What you will do ->
The result should be an exact copy of only the lines from the one holding "I need masks" through the last line of the data below, please, without pictures.

Supplied entries ->
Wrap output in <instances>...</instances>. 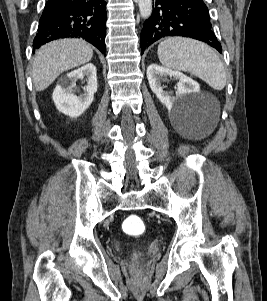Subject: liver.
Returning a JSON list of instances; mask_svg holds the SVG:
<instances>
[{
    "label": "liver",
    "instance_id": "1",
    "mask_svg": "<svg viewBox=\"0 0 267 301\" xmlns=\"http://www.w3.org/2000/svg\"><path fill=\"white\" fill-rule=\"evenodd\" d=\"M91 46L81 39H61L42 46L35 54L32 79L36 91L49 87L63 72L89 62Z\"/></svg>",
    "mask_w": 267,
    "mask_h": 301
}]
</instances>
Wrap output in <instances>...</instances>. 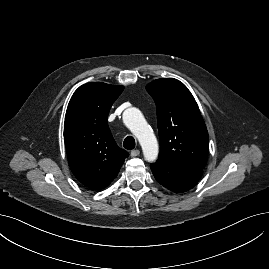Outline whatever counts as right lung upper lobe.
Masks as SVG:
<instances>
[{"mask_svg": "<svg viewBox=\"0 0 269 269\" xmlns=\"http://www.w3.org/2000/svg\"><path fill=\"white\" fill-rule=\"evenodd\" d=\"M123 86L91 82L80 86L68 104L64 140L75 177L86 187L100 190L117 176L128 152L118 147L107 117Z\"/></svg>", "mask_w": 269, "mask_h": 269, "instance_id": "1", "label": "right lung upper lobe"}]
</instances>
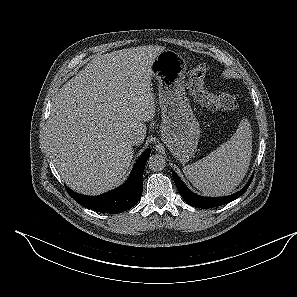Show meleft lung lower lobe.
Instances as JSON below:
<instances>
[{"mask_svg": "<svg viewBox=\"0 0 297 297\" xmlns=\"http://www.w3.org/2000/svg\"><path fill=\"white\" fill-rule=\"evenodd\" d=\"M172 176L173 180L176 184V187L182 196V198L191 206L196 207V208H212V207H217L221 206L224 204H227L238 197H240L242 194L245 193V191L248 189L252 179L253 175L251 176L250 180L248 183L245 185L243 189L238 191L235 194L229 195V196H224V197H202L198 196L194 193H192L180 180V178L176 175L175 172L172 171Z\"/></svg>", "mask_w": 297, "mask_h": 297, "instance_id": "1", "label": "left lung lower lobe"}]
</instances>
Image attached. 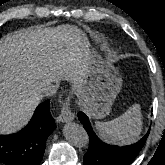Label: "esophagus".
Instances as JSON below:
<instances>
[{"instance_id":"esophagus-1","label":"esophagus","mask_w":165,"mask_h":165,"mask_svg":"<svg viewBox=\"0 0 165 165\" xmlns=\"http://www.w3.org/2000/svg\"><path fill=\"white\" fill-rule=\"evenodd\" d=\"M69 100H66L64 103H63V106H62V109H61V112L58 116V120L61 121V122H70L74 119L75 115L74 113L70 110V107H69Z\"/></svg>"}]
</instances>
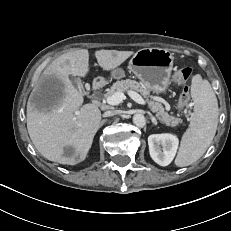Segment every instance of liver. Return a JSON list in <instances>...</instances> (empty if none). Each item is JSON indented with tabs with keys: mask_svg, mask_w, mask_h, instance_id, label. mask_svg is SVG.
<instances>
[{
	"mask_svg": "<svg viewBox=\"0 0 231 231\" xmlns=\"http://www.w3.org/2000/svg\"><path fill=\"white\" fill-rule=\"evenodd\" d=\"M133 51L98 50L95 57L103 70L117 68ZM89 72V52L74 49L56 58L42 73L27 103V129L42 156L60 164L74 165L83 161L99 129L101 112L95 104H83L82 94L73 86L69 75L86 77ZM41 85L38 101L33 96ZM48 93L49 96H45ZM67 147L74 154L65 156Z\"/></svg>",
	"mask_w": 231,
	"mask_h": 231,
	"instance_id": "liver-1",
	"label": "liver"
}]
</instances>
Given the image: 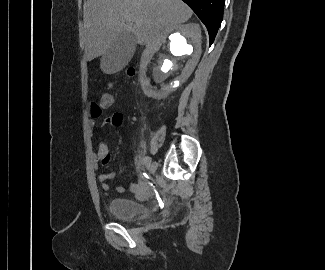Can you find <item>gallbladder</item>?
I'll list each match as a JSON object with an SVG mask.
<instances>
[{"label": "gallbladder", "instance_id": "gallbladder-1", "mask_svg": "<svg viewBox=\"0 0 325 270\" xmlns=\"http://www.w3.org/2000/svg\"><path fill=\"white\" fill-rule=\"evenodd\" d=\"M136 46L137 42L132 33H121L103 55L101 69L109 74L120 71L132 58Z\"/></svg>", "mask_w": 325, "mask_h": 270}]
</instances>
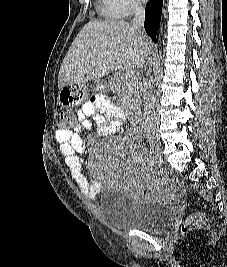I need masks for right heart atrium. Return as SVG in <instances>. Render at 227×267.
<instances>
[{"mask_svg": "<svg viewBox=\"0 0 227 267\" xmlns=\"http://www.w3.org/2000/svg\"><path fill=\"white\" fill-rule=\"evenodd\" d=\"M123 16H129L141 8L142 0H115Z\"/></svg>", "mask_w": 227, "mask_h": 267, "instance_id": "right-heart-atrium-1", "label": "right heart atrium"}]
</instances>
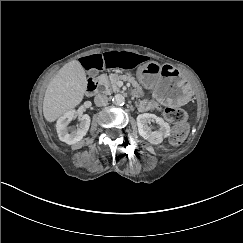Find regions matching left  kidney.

Result ->
I need masks for right heart atrium. Return as SVG in <instances>. Render at 227×267.
<instances>
[{"mask_svg": "<svg viewBox=\"0 0 227 267\" xmlns=\"http://www.w3.org/2000/svg\"><path fill=\"white\" fill-rule=\"evenodd\" d=\"M123 16H129L141 8L142 0H115Z\"/></svg>", "mask_w": 227, "mask_h": 267, "instance_id": "right-heart-atrium-1", "label": "right heart atrium"}]
</instances>
Find regions matching left  kidney.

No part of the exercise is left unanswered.